I have always been able to take a battering, and get up and walk away. Lately the old wounds want to open up and see how badly I bleed. Not physical wound, mind you, but the type of wounds you can't see in a persons eyes. I, myself, don't know how badly I am broken. The scary part is I'm not sure I want to know. My dreams are invaded nighty, that is the very few hours, I actually sleep. If I bring these horrors into the light. Will I survive, the indignity, pain and knowing that I have carried this for so long. I can not say, what it feel like to feel normal. Because I have no idea what normal is supposed to feel like. Will I know the difference if I should find it. The part that seems to me is I feel my spirit is weak and need of rest.
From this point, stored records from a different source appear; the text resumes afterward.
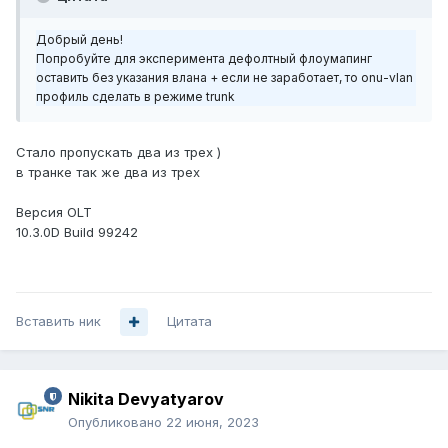
Добрый день!
Попробуйте для эксперимента дефолтный флоумапинг
оставить без указания влана + если не заработает, то onu-vlan
профиль сделать в режиме trunk
Стало пропускать два из трех )
в транке так же два из трех
Версия OLT
10.3.0D Build 99242
Вставить ник
Цитата
Nikita Devyatyarov
Опубликовано
22 июня, 2023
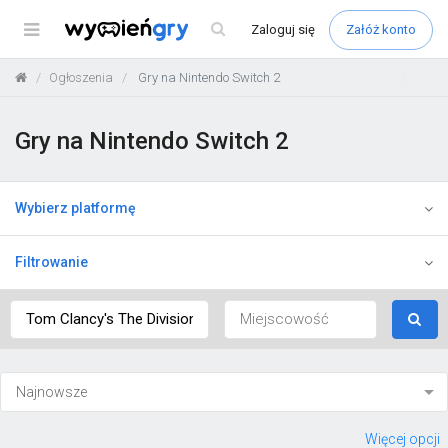
Menu
Zaloguj
się
Załóż konto
Ogłoszenia
Gry na Nintendo Switch 2
Gry na Nintendo Switch 2
Wybierz platformę
Filtrowanie
Więcej opcji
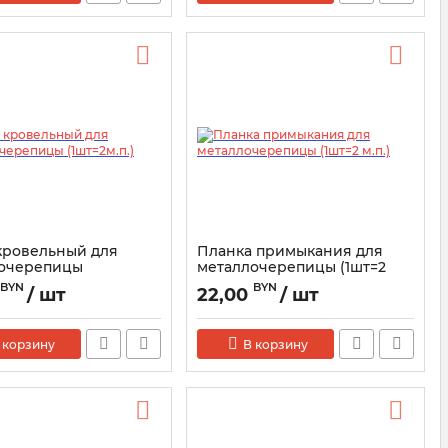
кровельный для
Планка примыкания для
очерепицы
металлочерепицы (1шт=2
п.)
м.п.)
BYN
BYN
/ шт
22,00
/ шт
 корзину
В корзину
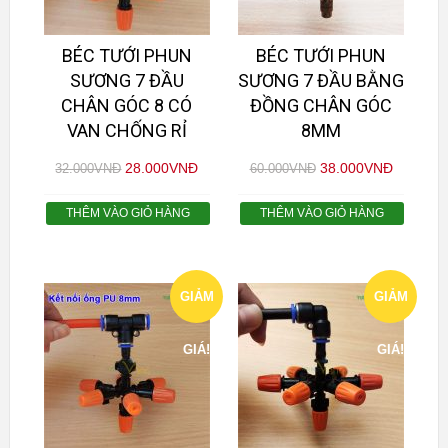
BÉC TƯỚI PHUN
BÉC TƯỚI PHUN
SƯƠNG 7 ĐẦU
SƯƠNG 7 ĐẦU BẰNG
CHÂN GÓC 8 CÓ
ĐỒNG CHÂN GÓC
VAN CHỐNG RỈ
8MM
28.000
VNĐ
38.000
VNĐ
32.000
VNĐ
60.000
VNĐ
THÊM VÀO GIỎ HÀNG
THÊM VÀO GIỎ HÀNG
GIẢM
GIẢM
GIÁ!
GIÁ!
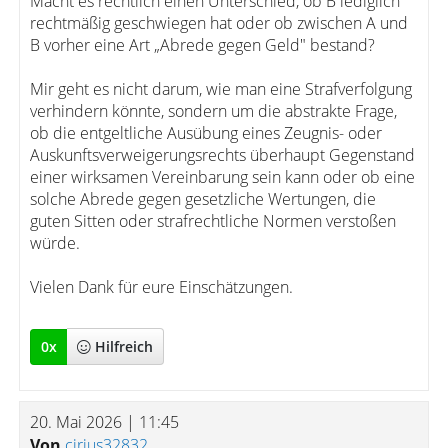
Macht es rechtlich einen Unterschied, ob B lediglich
rechtmäßig geschwiegen hat oder ob zwischen A und
B vorher eine Art „Abrede gegen Geld" bestand?
Mir geht es nicht darum, wie man eine Strafverfolgung
verhindern könnte, sondern um die abstrakte Frage,
ob die entgeltliche Ausübung eines Zeugnis- oder
Auskunftsverweigerungsrechts überhaupt Gegenstand
einer wirksamen Vereinbarung sein kann oder ob eine
solche Abrede gegen gesetzliche Wertungen, die
guten Sitten oder strafrechtliche Normen verstoßen
würde.
Vielen Dank für eure Einschätzungen.
0
x
Hilfreich
20. Mai 2026 | 11:45
Von
cirius32832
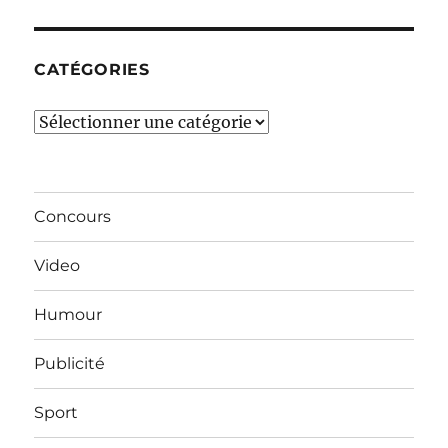
mois…
CATÉGORIES
Catégories
Concours
Video
Humour
Publicité
Sport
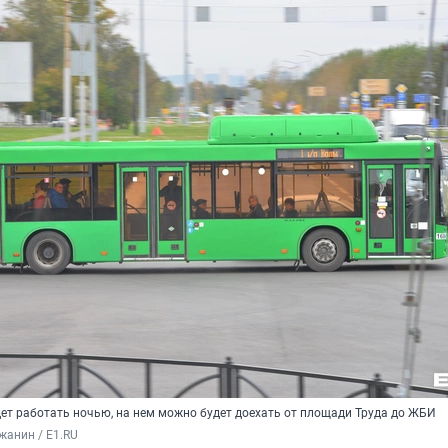
дет работать ночью, на нем можно будет доехать от площади Труда до ЖБИ
жанин / Е1.RU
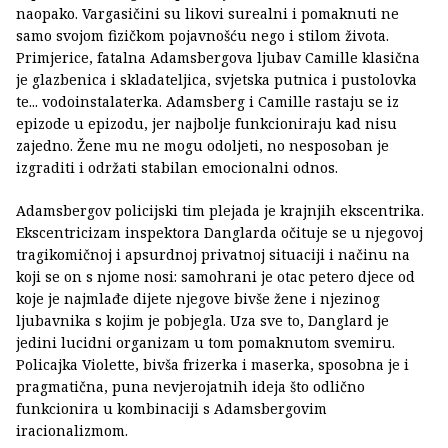
naopako. Vargasičini su likovi surealni i pomaknuti ne
samo svojom fizičkom pojavnošću nego i stilom života.
Primjerice, fatalna Adamsbergova ljubav Camille klasična
je glazbenica i skladateljica, svjetska putnica i pustolovka
te... vodoinstalaterka. Adamsberg i Camille rastaju se iz
epizode u epizodu, jer najbolje funkcioniraju kad nisu
zajedno. Žene mu ne mogu odoljeti, no nesposoban je
izgraditi i održati stabilan emocionalni odnos.
Adamsbergov policijski tim plejada je krajnjih ekscentrika.
Ekscentricizam inspektora Danglarda očituje se u njegovoj
tragikomičnoj i apsurdnoj privatnoj situaciji i načinu na
koji se on s njome nosi: samohrani je otac petero djece od
koje je najmlađe dijete njegove bivše žene i njezinog
ljubavnika s kojim je pobjegla. Uza sve to, Danglard je
jedini lucidni organizam u tom pomaknutom svemiru.
Policajka Violette, bivša frizerka i maserka, sposobna je i
pragmatična, puna nevjerojatnih ideja što odlično
funkcionira u kombinaciji s Adamsbergovim
iracionalizmom.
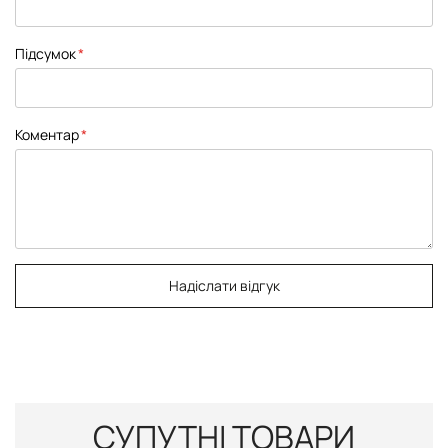
Підсумок
Коментар
Надіслати відгук
СУПУТНІ ТОВАРИ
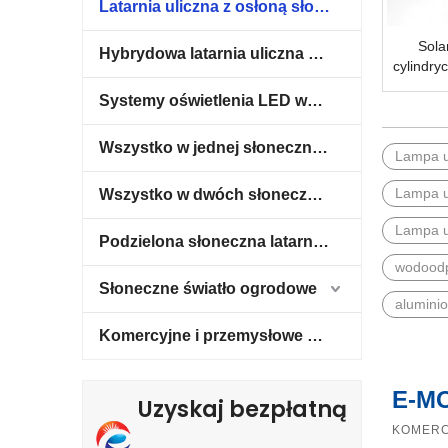
Latarnia uliczna z osłoną słoneczną
Sol
Hybrydowa latarnia uliczna zasilana energią słoneczną i wiatrową
cylindry
energi
Systemy oświetlenia LED wysokiego masztu
słonecz
360° do 
Wszystko w jednej słonecznej latarni ulicznej
Lampa u
Lampa u
Wszystko w dwóch słonecznych latarniach ulicznych
Lampa u
Podzielona słoneczna latarnia uliczna
wodoodp
Słoneczne światło ogrodowe
alumini
Komercyjne i przemysłowe systemy magazynowania energii
E-M
Uzyskaj bezpłatną
KOMERC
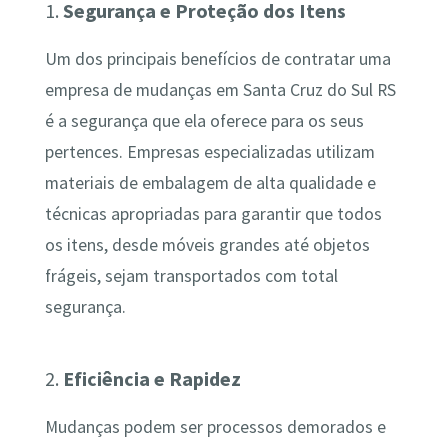
1.
Segurança e Proteção dos Itens
Um dos principais benefícios de contratar uma
empresa de mudanças em Santa Cruz do Sul RS
é a segurança que ela oferece para os seus
pertences. Empresas especializadas utilizam
materiais de embalagem de alta qualidade e
técnicas apropriadas para garantir que todos
os itens, desde móveis grandes até objetos
frágeis, sejam transportados com total
segurança.
2.
Eficiência e Rapidez
Mudanças podem ser processos demorados e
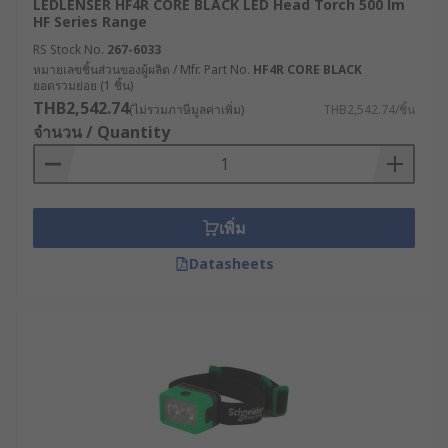
LEDLENSER HF4R CORE BLACK LED Head Torch 500 lm
HF Series Range
RS Stock No.
267-6033
หมายเลขชิ้นส่วนของผู้ผลิต / Mfr. Part No.
HF4R CORE BLACK
ยอดรวมย่อย (1 ชิ้น)
THB2,542.74
(ไม่รวมภาษีมูลค่าเพิ่ม)
THB2,542.74/ชิ้น
จำนวน / Quantity
เพิ่ม
Datasheets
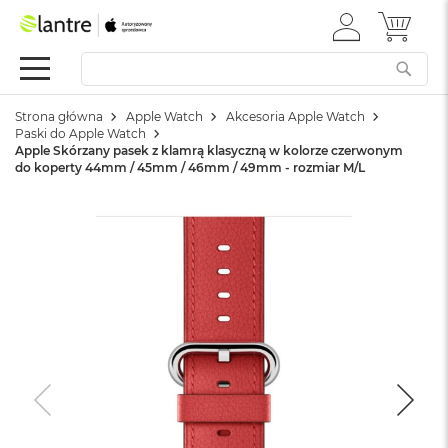
ZALOGUJ
MÓJ 
Apple
SIĘ
Festiwal
Mac
Strona główna
Apple Watch
Akcesoria Apple Watch
M
Paski do Apple Watch
a
Apple Skórzany pasek z klamrą klasyczną w kolorze czerwonym
c
do koperty 44mm / 45mm / 46mm / 49mm - rozmiar M/L
B
o
o
k
N
e
o
W
e
d
ł
u
g
k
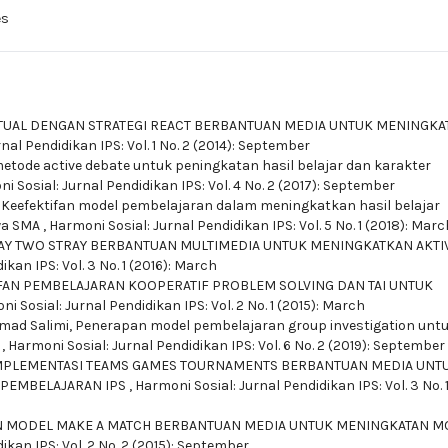
es
UAL DENGAN STRATEGI REACT BERBANTUAN MEDIA UNTUK MENINGKA
nal Pendidikan IPS: Vol. 1 No. 2 (2014): September
tode active debate untuk peningkatan hasil belajar dan karakter
i Sosial: Jurnal Pendidikan IPS: Vol. 4 No. 2 (2017): September
,
Keefektifan model pembelajaran dalam meningkatkan hasil belajar
swa SMA
,
Harmoni Sosial: Jurnal Pendidikan IPS: Vol. 5 No. 1 (2018): Marc
Y TWO STRAY BERBANTUAN MULTIMEDIA UNTUK MENINGKATKAN AKTIV
kan IPS: Vol. 3 No. 1 (2016): March
FAN PEMBELAJARAN KOOPERATIF PROBLEM SOLVING DAN TAI UNTUK
i Sosial: Jurnal Pendidikan IPS: Vol. 2 No. 1 (2015): March
mad Salimi,
Penerapan model pembelajaran group investigation unt
l
,
Harmoni Sosial: Jurnal Pendidikan IPS: Vol. 6 No. 2 (2019): September
MPLEMENTASI TEAMS GAMES TOURNAMENTS BERBANTUAN MEDIA UNT
 PEMBELAJARAN IPS
,
Harmoni Sosial: Jurnal Pendidikan IPS: Vol. 3 No. 1
 MODEL MAKE A MATCH BERBANTUAN MEDIA UNTUK MENINGKATAN MO
ikan IPS: Vol. 2 No. 2 (2015): September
That part of me I can't afford to lose is dying. It has been that voice that said "GET UP" when had been beaten down. My head and my heart know that I must go on, my time on this earth is not finished yet. I don't know what to do next, how do I find the strength, to fight the battle that is life. I thought that after I had done my part in this world there would night to stop and do some of the things, I have waited patiently to do. Yes, I'm a little angry today, it's not right, but it is the only thing I can feel. God, I wish I go fishing!
Thank you for reading, I didn't think anyone would read them!